__PROVIDED DATA__
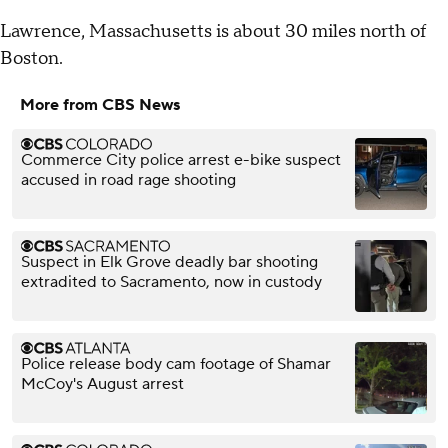
Lawrence, Massachusetts is about 30 miles north of
Boston.
More from CBS News
Commerce City police arrest e-bike suspect
accused in road rage shooting
Suspect in Elk Grove deadly bar shooting
extradited to Sacramento, now in custody
Police release body cam footage of Shamar
McCoy's August arrest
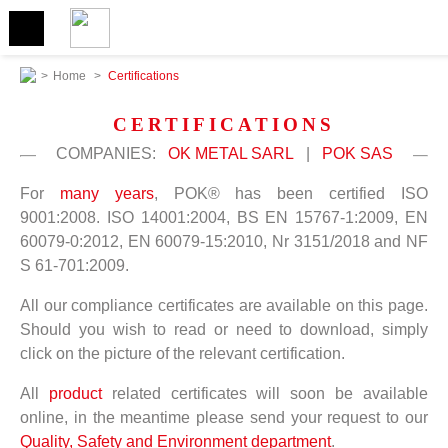
>
Home
>
Certifications
CERTIFICATIONS
COMPANIES:
OK METAL SARL
|
POK SAS
For
many years
, POK® has been certified ISO
9001:2008. ISO 14001:2004, BS EN 15767-1:2009, EN
60079-0:2012, EN 60079-15:2010, Nr 3151/2018 and NF
S 61-701:2009.
All our compliance certificates are available on this page.
Should you wish to read or need to download, simply
click on the picture of the relevant certification.
All
product
related certificates will soon be available
online, in the meantime please send your request to our
Quality, Safety and Environment department
.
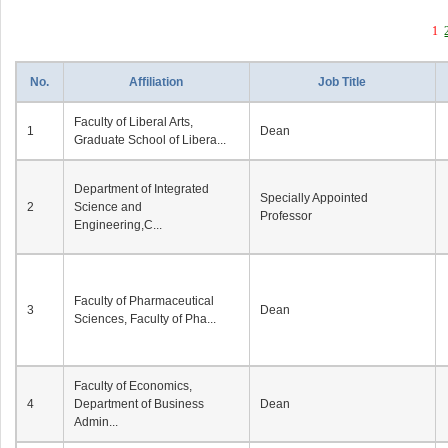
1
No.
Affiliation
Job Title
Faculty of Liberal Arts,
1
Dean
Graduate School of Libera...
Department of Integrated
Specially Appointed
2
Science and
Professor
Engineering,C...
Faculty of Pharmaceutical
3
Dean
Sciences, Faculty of Pha...
Faculty of Economics,
4
Department of Business
Dean
Admin...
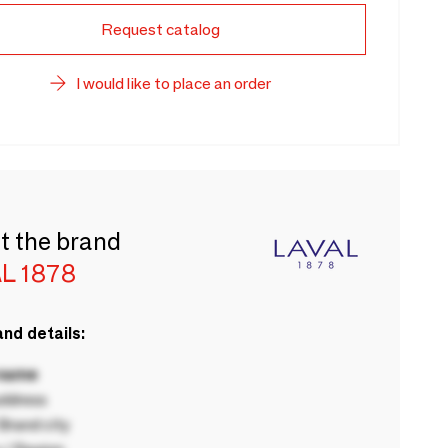
Request catalog
I would like to place an order
t the brand
L 1878
nd details:
 name
ddress
rand city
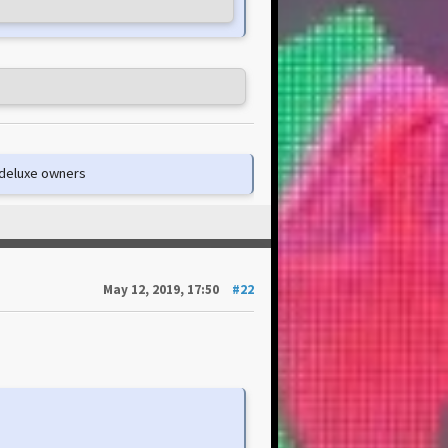
e deluxe owners
May 12, 2019, 17:50
#22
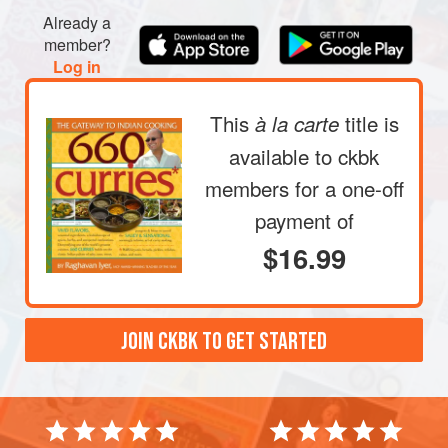
Already a
member?
Log in
This
title is
à la carte
available to ckbk
members
for a one-off
payment of
$16.99
JOIN CKBK TO GET STARTED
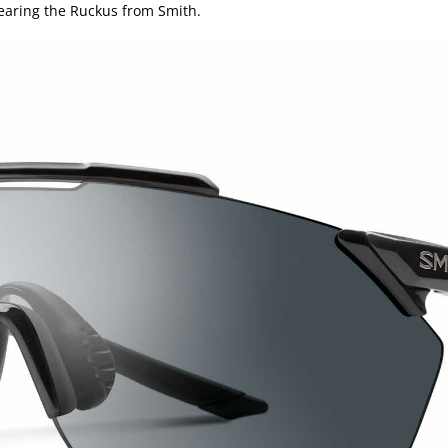
wearing the Ruckus from Smith.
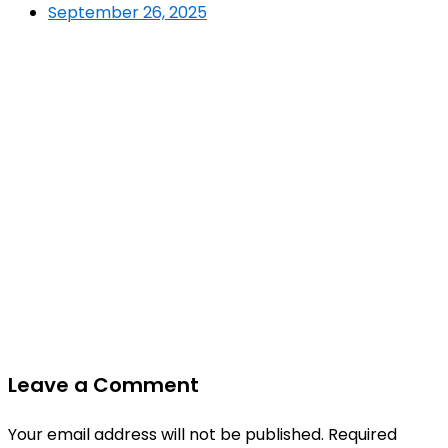
September 26, 2025
Leave a Comment
Your email address will not be published.
Required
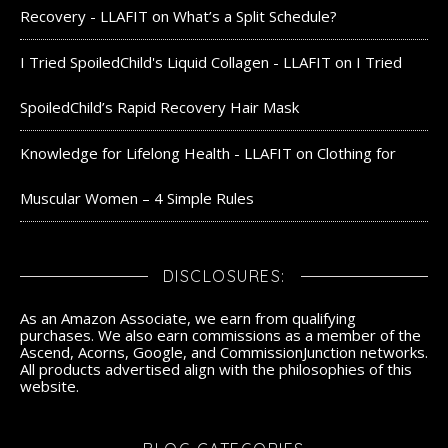
Recovery - LLAFIT
on
What’s a Split Schedule?
I Tried SpoiledChild's Liquid Collagen - LLAFIT
on
I Tried
SpoiledChild’s Rapid Recovery Hair Mask
Knowledge for Lifelong Health - LLAFIT
on
Clothing for
Muscular Women – 4 Simple Rules
DISCLOSURES:
As an Amazon Associate, we earn from qualifying
purchases. We also earn commissions as a member of the
Ascend, Acorns, Google, and CommissionJunction networks.
All products advertised align with the philosophies of this
website.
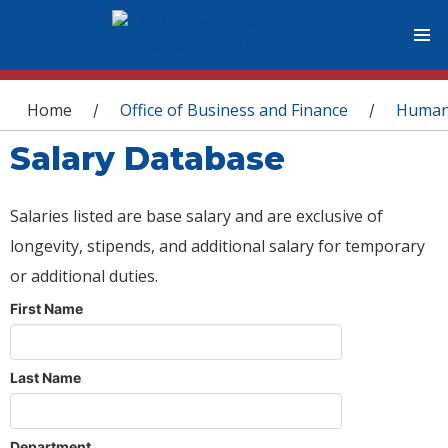
You are here
Home
Office of Business and Finance
Human
/
/
Salary Database
Salaries listed are base salary and are exclusive of
longevity, stipends, and additional salary for temporary
or additional duties.
First Name
Last Name
Department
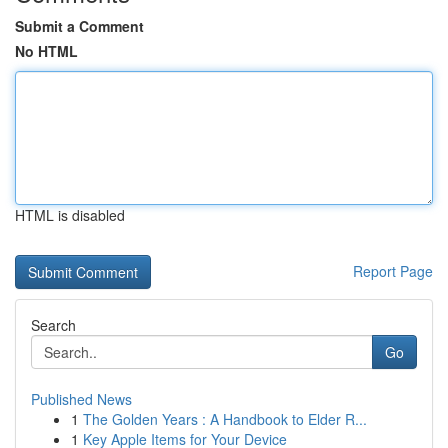
Submit a Comment
No HTML
HTML is disabled
Report Page
Search
Go
Published News
1
The Golden Years : A Handbook to Elder R...
1
Key Apple Items for Your Device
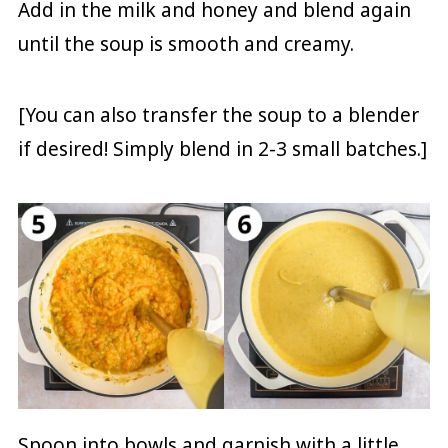
Add in the milk and honey and blend again
until the soup is smooth and creamy.
[You can also transfer the soup to a blender
if desired! Simply blend in 2-3 small batches.]
Spoon into bowls and garnish with a little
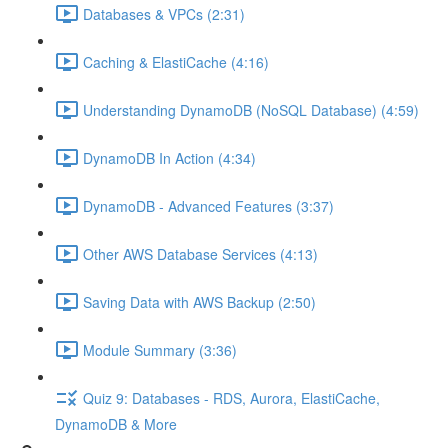
Databases & VPCs (2:31)
Caching & ElastiCache (4:16)
Understanding DynamoDB (NoSQL Database) (4:59)
DynamoDB In Action (4:34)
DynamoDB - Advanced Features (3:37)
Other AWS Database Services (4:13)
Saving Data with AWS Backup (2:50)
Module Summary (3:36)
Quiz 9: Databases - RDS, Aurora, ElastiCache,
DynamoDB & More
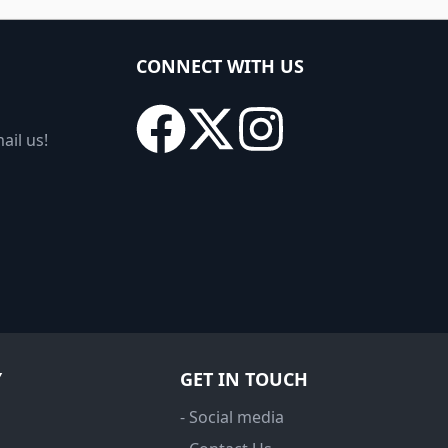
CONNECT WITH US
ail us!
Y
GET IN TOUCH
- Social media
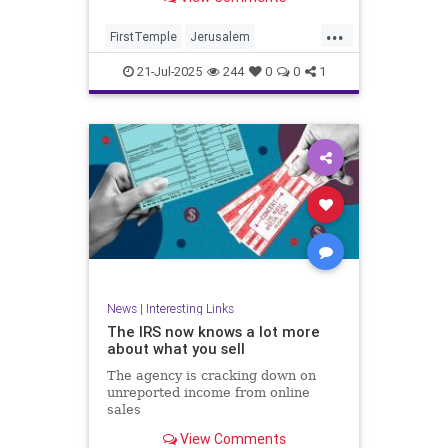
...
FirstTemple
Jerusalem
JewishHistory
JewishPeople
21-Jul-2025
244
0
0
1
Judaism
TishaBAv
News
|
Interesting Links
The IRS now knows a lot more
about what you sell
The agency is cracking down on
unreported income from online
sales
View Comments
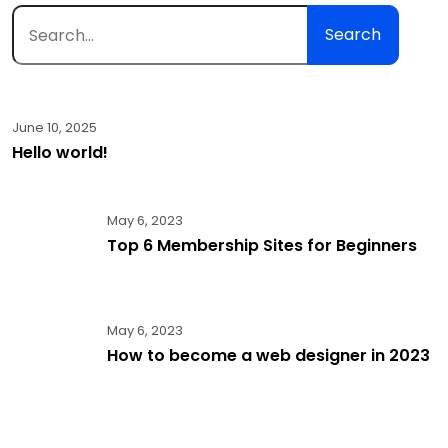
Search
June 10, 2025
Hello world!
May 6, 2023
Top 6 Membership Sites for Beginners
May 6, 2023
How to become a web designer in 2023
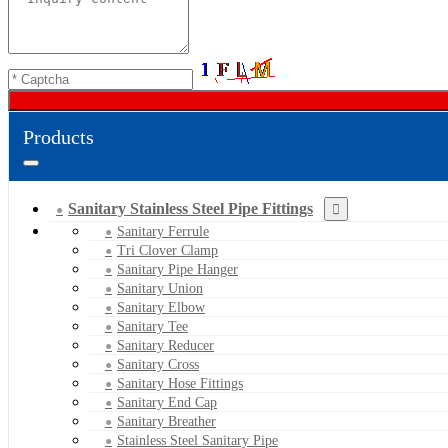
Products
Sanitary Stainless Steel Pipe Fittings
Sanitary Ferrule
Tri Clover Clamp
Sanitary Pipe Hanger
Sanitary Union
Sanitary Elbow
Sanitary Tee
Sanitary Reducer
Sanitary Cross
Sanitary Hose Fittings
Sanitary End Cap
Sanitary Breather
Stainless Steel Sanitary Pipe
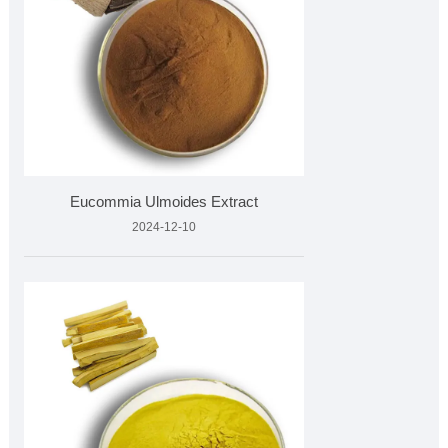
Eucommia Ulmoides Extract
2024-12-10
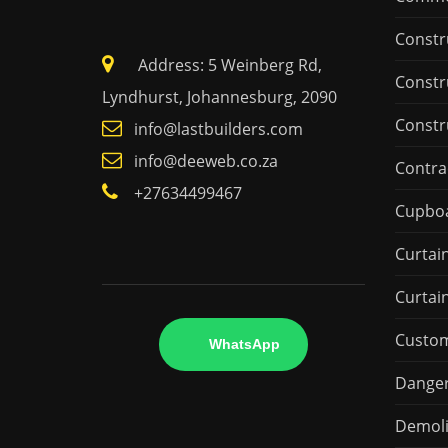
Constr
Address: 5 Weinberg Rd,
Constr
Lyndhurst, Johannesburg, 2090
Constr
info@lastbuilders.com
info@deeweb.co.za
Contra
+27634499467
Cupbo
Curtai
Curtai
Custo
WhatsApp
Danger
Demoli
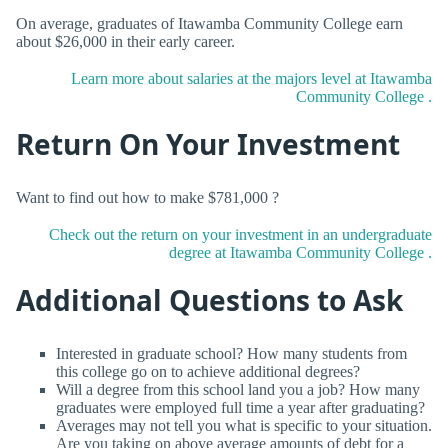
On average, graduates of Itawamba Community College earn
about $26,000 in their early career.
Learn more about salaries at the majors level at Itawamba
Community College .
Return On Your Investment
Want to find out how to make $781,000 ?
Check out the return on your investment in an undergraduate
degree at Itawamba Community College .
Additional Questions to Ask
Interested in graduate school? How many students from
this college go on to achieve additional degrees?
Will a degree from this school land you a job? How many
graduates were employed full time a year after graduating?
Averages may not tell you what is specific to your situation.
Are you taking on above average amounts of debt for a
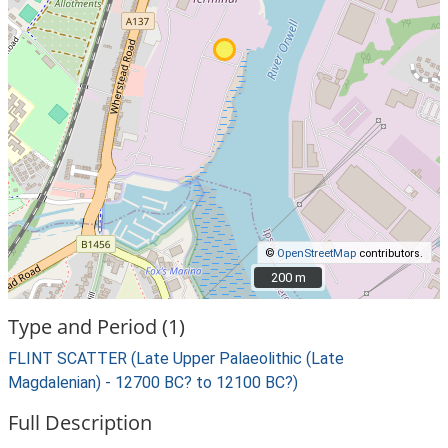
©
OpenStreetMap
contributors.
200 m
200 m
Type and Period (1)
FLINT SCATTER (Late Upper Palaeolithic (Late
Magdalenian) - 12700 BC? to 12100 BC?)
Full Description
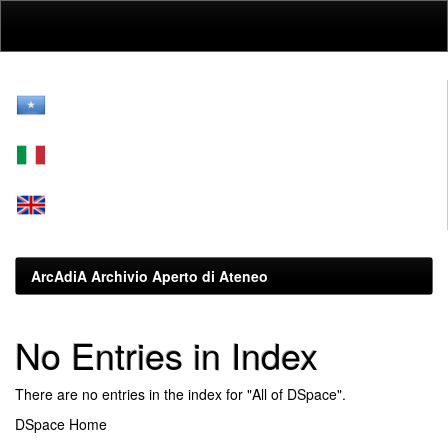
Skip
navigation
ArcAdiA Archivio Aperto di Ateneo
No Entries in Index
There are no entries in the index for "All of DSpace".
DSpace Home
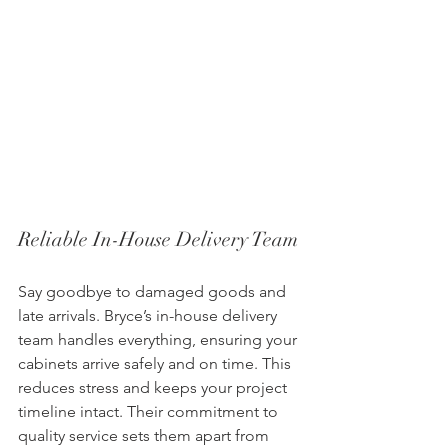
Reliable In-House Delivery Team
Say goodbye to damaged goods and 
late arrivals. Bryce’s in-house delivery 
team handles everything, ensuring your 
cabinets arrive safely and on time. This 
reduces stress and keeps your project 
timeline intact. Their commitment to 
quality service sets them apart from 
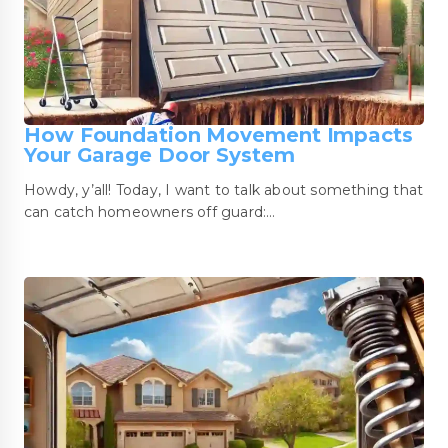
How Foundation Movement Impacts
Your Garage Door System
Howdy, y’all! Today, I want to talk about something that
can catch homeowners off guard:…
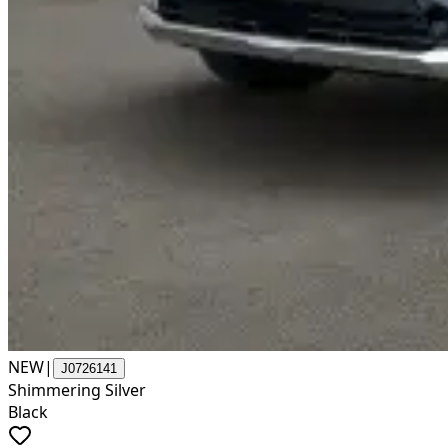
NEW
|
J0726141
Shimmering Silver
Black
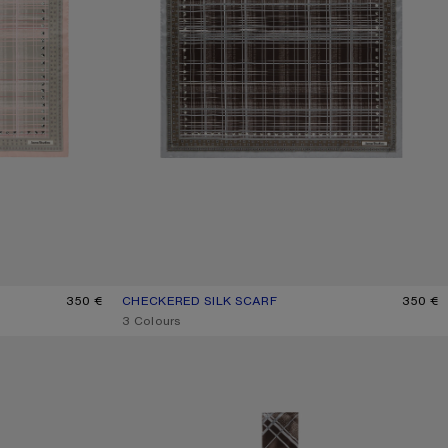
350 €
CHECKERED SILK SCARF
CURRENT COLOUR: GREY/BROWN
PRICE: 350 €.
350 €
,
3 Colours
SKINNY SILK SCARF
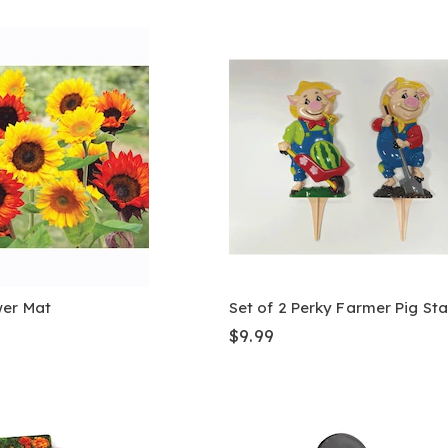
wer Mat
Set of 2 Perky Farmer Pig St
$9.99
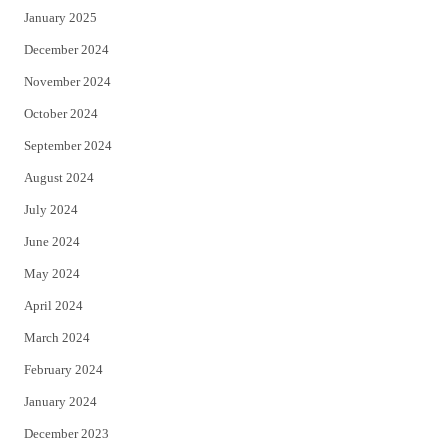
January 2025
December 2024
November 2024
October 2024
September 2024
August 2024
July 2024
June 2024
May 2024
April 2024
March 2024
February 2024
January 2024
December 2023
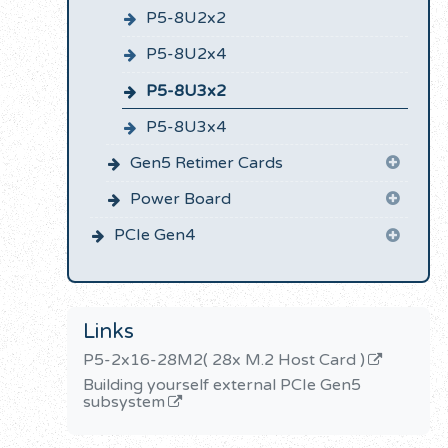
P5-8U2x2
P5-8U2x4
P5-8U3x2
P5-8U3x4
Gen5 Retimer Cards
Power Board
PCIe Gen4
Links
P5-2x16-28M2( 28x M.2 Host Card )
Building yourself external PCIe Gen5
subsystem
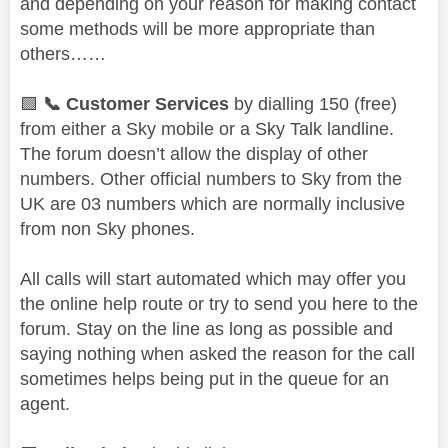
and depending on your reason for making contact
some methods will be more appropriate than
others……
🟩
📞
Customer Services
by dialling 150 (free)
from either a Sky mobile or a Sky Talk landline.
The forum doesn’t allow the display of other
numbers. Other official numbers to Sky from the
UK are 03 numbers which are normally inclusive
from non Sky phones.
All calls will start automated which may offer you
the online help route or try to send you here to the
forum. Stay on the line as long as possible and
saying nothing when asked the reason for the call
sometimes helps being put in the queue for an
agent.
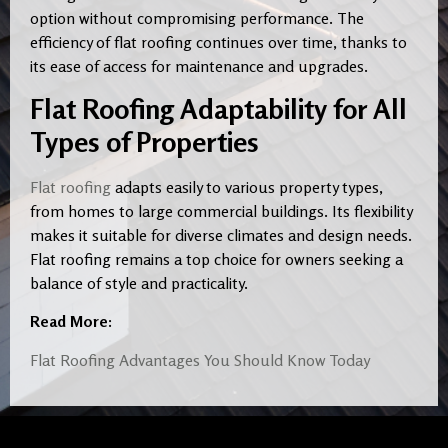
option without compromising performance. The
efficiency of flat roofing continues over time, thanks to
its ease of access for maintenance and upgrades.
Flat Roofing Adaptability for All
Types of Properties
Flat roofing
adapts easily to various property types,
from homes to large commercial buildings. Its flexibility
makes it suitable for diverse climates and design needs.
Flat roofing remains a top choice for owners seeking a
balance of style and practicality.
Read More:
Flat Roofing Advantages You Should Know Today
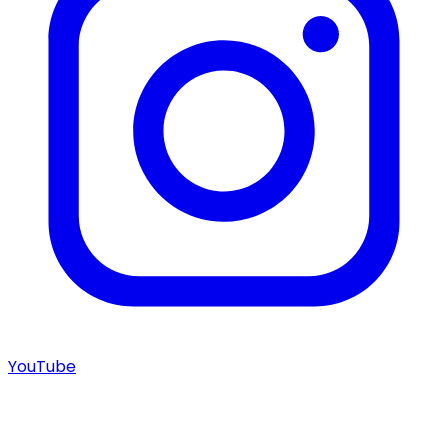
YouTube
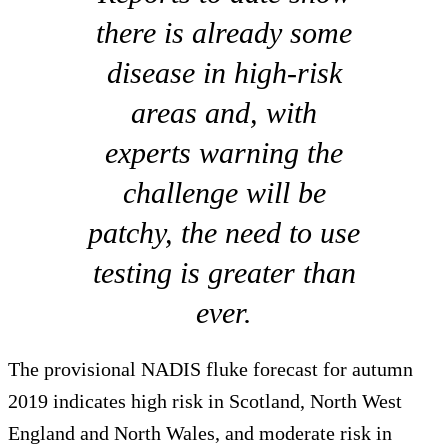
there is already some
disease in high-risk
areas and, with
experts warning the
challenge will be
patchy, the need to use
testing is greater than
ever.
The provisional NADIS fluke forecast for autumn
2019 indicates high risk in Scotland, North West
England and North Wales, and moderate risk in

__WHAT IS NEEDED__
Reproduce the lines above starting at the one with "Averages may not" and ending at the one with "quality service sets them apart from", both included, exactly and with no pictures.

__TASK RESPONSE__
Averages may not tell you what is specific to your situation.
Are you taking on above average amounts of debt for a
©
OpenStreetMap
contributors.
200 m
200 m
Type and Period (1)
FLINT SCATTER (Late Upper Palaeolithic (Late
Magdalenian) - 12700 BC? to 12100 BC?)
Full Description
Skip
navigation
ArcAdiA Archivio Aperto di Ateneo
No Entries in Index
There are no entries in the index for "All of DSpace".
DSpace Home
Reliable In-House Delivery Team
Say goodbye to damaged goods and 
late arrivals. Bryce’s in-house delivery 
team handles everything, ensuring your 
cabinets arrive safely and on time. This 
reduces stress and keeps your project 
timeline intact. Their commitment to 
quality service sets them apart from 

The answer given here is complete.